Your business plan is your path forward. But to create a comprehensive business plan, you first must understand your business and the way your products fit into that business. Simply put, if you don’t know how operations, sales or any other area is performing, how can you make plans to improve?
The great thing about the systems and methods used in modern marketing is that most are measurable. But that doesn’t mean you want to measure everything. It’s important to focus on the analytics that inform the business about where you are relative to corporate-wide goals, as well as your given portfolio mix and its contribution to the business. Reviewing these analytics helps you figure out what’s next.
Of course, it’s one thing to know your numbers; it’s another to understand those numbers in context. You must understand where to invest based not just on analysts’ stories and high-level trends, but also on the effectiveness of products in the market and the historical return on their efforts.
To keep it simple, ask your teams to describe the performance of products and investment opportunities by addressing three items: size, shape and direction.
Size: How Large Is the Opportunity Relative to Other Business Opportunities?
Let’s say you manage a $4 million product line. How much of the company’s resources should be used to support that? How does that change if it’s a $10 million company or a $10 billion company?
It’s important to understand how big your portfolio or product is relative to other portfolios and products in the business. And while it’s easiest to focus on revenue, it’s also important to know your profit contribution, as the health of your margins can affect both your investment levels and your ability to scale.
Remember, not all product lines or portfolios are created equal. Every product has different revenue and profit contributions. Once you understand yours, you can analyze the overall size of the organization in the portfolio, and your size and contribution to that portfolio (both top line and bottom line).

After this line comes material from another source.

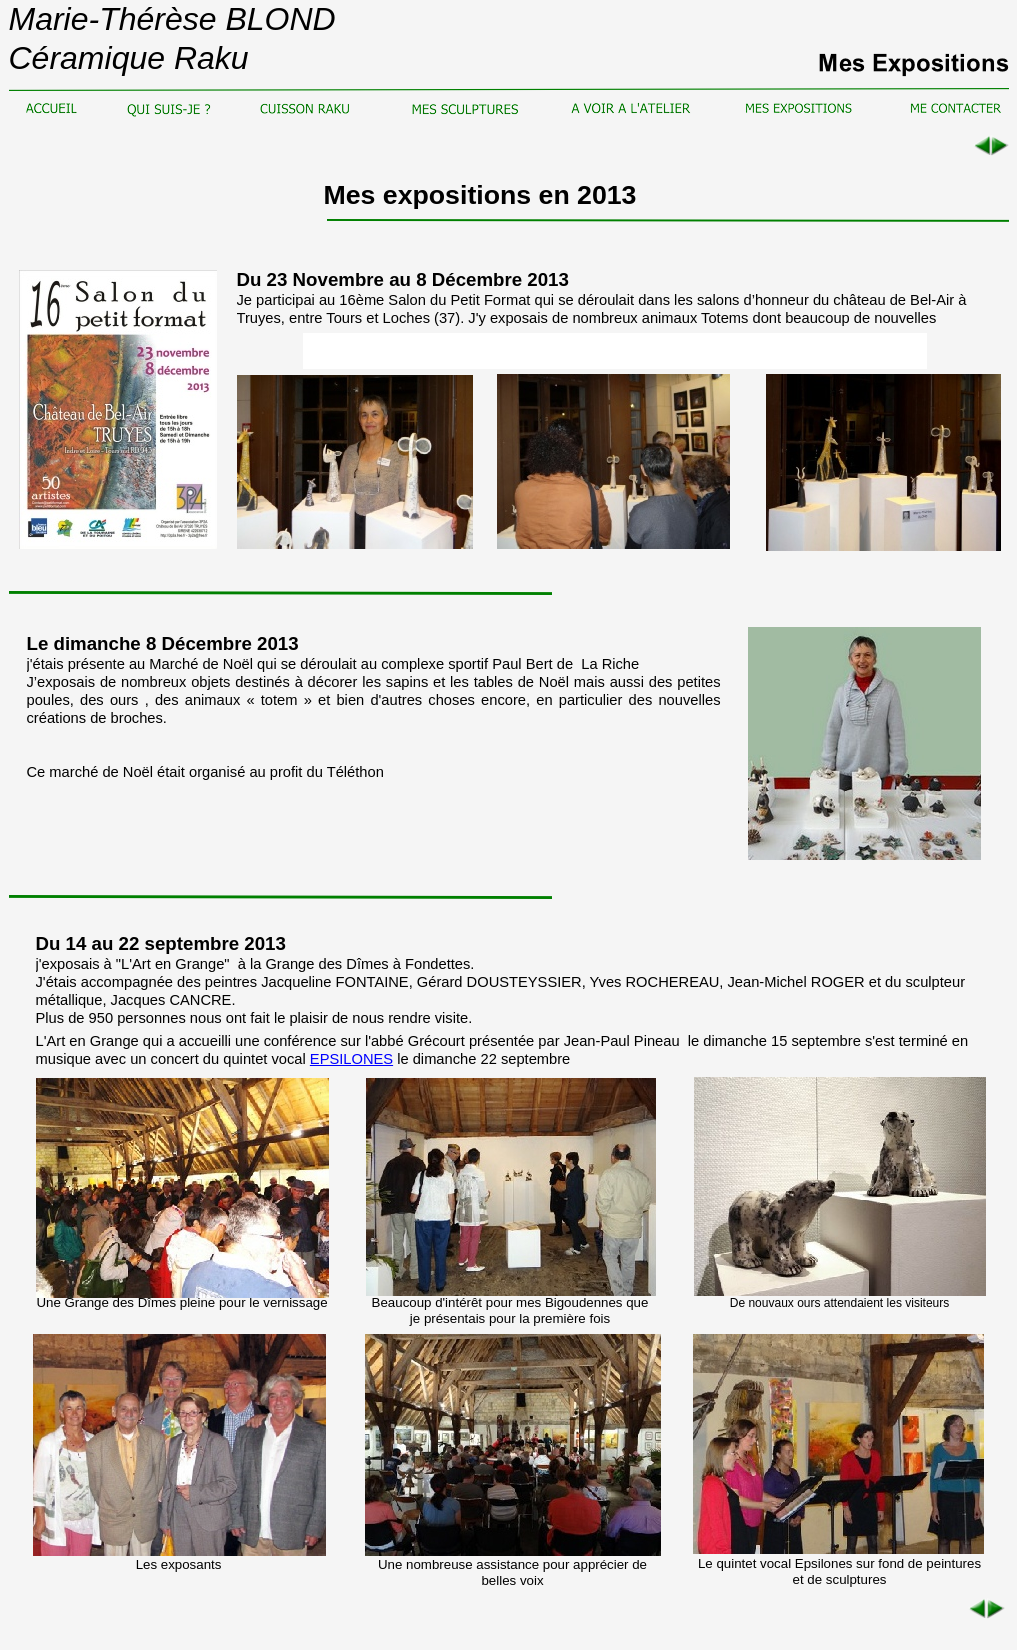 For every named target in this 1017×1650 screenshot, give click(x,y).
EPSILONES (351, 1059) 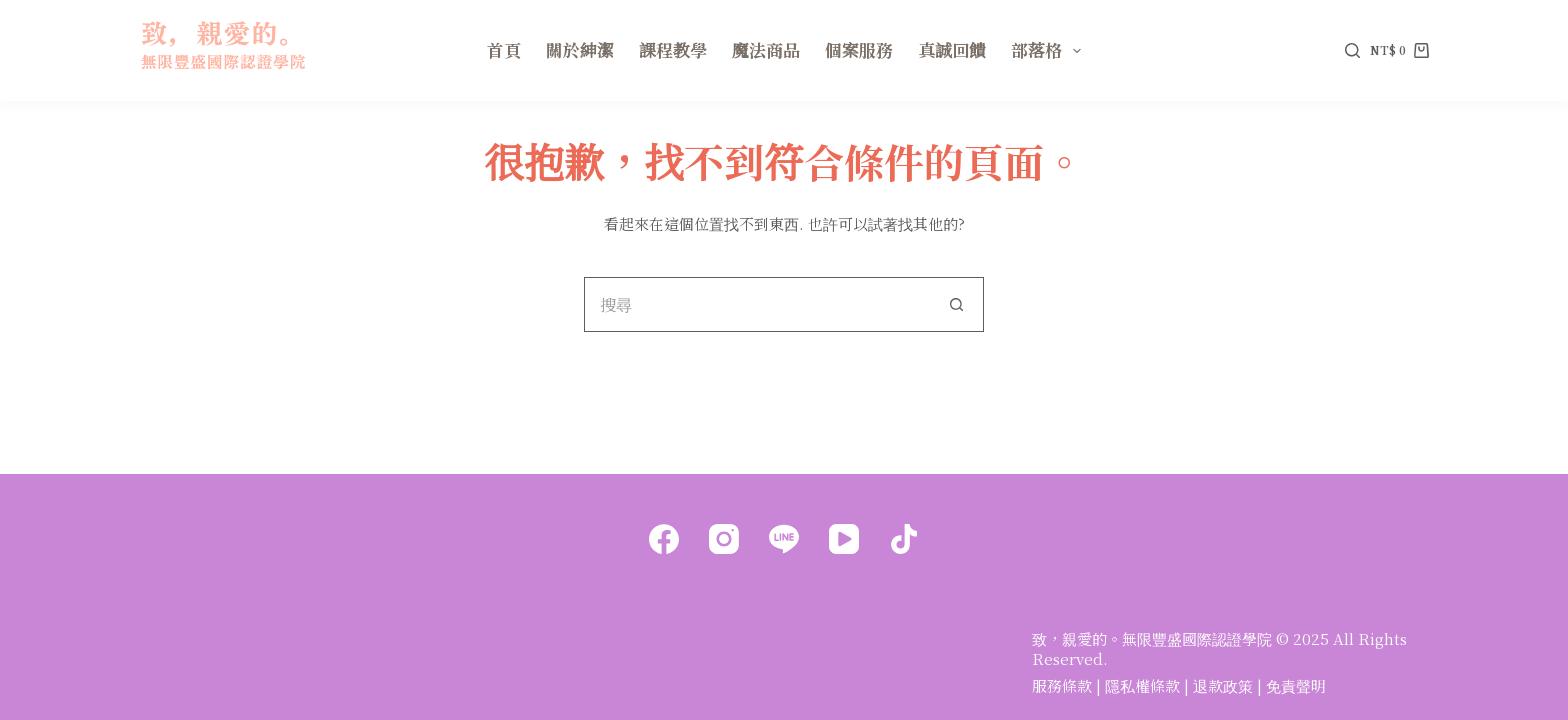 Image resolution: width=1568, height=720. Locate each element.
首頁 (504, 49)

Shape: How Does it Target Your Most Profitable and Satisfied Segments?
When you’ve identified the relative level of influence of your product, it’s time to analyze the shape of the business. Imagine your business as a series of three triangles representing customer count, revenue and profits. Consider your customer base: what does a large customer look like, what does a small customer look like? How many customers do you have?
Next, calculate how much these customers contribute to revenue, and how much they contribute to profits. Some customers may produce a lot of revenue but don’t generate comparable profit because they receive better price points or better service levels. All kinds of drivers might produce the traditional pyramid across customer accounts, revenue and profits.
It’s important to understand this segmentation so you can optimize where to invest. You want to analyze which products solve the problems of your most satisfied and profitable customers to identify projects and opportunities that best benefit your business.
Direction: How Will it Affect the Trajectory of the Product and Business?
Look at the direction of your company. Is it flat, declining or growing? Assess the direction, not just of the top line, but the bottom line as well. Are you leaking profits? Perhaps you’re growing revenue but every dollar that comes in is eroding incremental profit. Consider how these things affect fixed and variable costs, and ultimately, the way you run your business.
Every product or portfolio also has its own trend. It’s important to know the quarterly and annual financial performance of each, to understand the product trajectory relative to overall business goals and the goals of other products. Then you can decide which opportunities are worth pursuing.
Having access to data is meaningless unless you shape it, customize it and make it relevant to your business. When you understand the size, shape and direction, you understand how your business operates and the context of your products within the business. This allows you to think, decide and act. But this isn’t a one and done exercise. It’s a loop that requires continuous monitoring. Commit to performing at least an annual assessment and start putting your data to work for you.
When Losing 800 Customers Pays Off
I once ran a $32 million business with 10,000 customers. It was primarily subscription and user based with some additional premium features in a mature market.
A small number of customers contributed a large amount of revenue, and a large number of customers contributed a small amount of revenue.
As we started looking at trends and customer segmentations, we created five tiers. The lowest-value tier was the “single office, home office” group. Approximately 3,000 folks were responsible for about $2.3 million; it was just about a break-even business. They could be a slightly annoying subset. Since they were infrequent users who were not proficient, they consumed development and support capacity and dragged on profit. Upon further analysis, we found that there was actually a trend down on this particular segment of our customer base.
Our solution? Triple their pricing. We understood that we would lose a lot of those customers but the results were interesting. While we did lose 800 customers, the revenue actually went up to $3.6 million, $1.3 million of which was pure profit.
By understanding the size, shape and direction of our business, we were able to confidently make this decision resulting in lower costs and increased revenue.